++++ RECORDS FOR THE TASK ++++

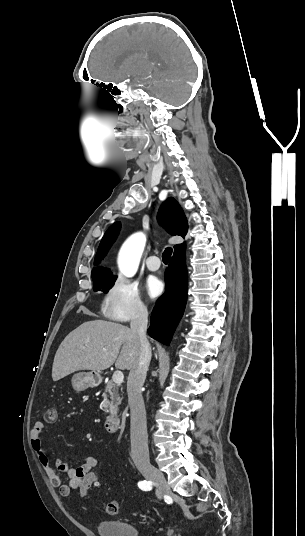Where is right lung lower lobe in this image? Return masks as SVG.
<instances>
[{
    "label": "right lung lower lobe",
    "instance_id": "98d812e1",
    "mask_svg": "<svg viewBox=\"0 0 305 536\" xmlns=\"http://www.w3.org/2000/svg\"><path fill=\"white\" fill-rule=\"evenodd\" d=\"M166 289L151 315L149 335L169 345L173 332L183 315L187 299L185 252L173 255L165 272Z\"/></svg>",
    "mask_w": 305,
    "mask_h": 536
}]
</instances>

++++

(TASK DETAILS) Repeat all the data as it stands, dropping any images it holds.

(TASK OUTPUT)
Where is right lung lower lobe in this image? Return masks as SVG.
<instances>
[{
    "label": "right lung lower lobe",
    "instance_id": "98d812e1",
    "mask_svg": "<svg viewBox=\"0 0 305 536\" xmlns=\"http://www.w3.org/2000/svg\"><path fill=\"white\" fill-rule=\"evenodd\" d=\"M166 289L151 315L149 335L169 345L173 332L183 315L187 299L185 252L173 255L165 272Z\"/></svg>",
    "mask_w": 305,
    "mask_h": 536
}]
</instances>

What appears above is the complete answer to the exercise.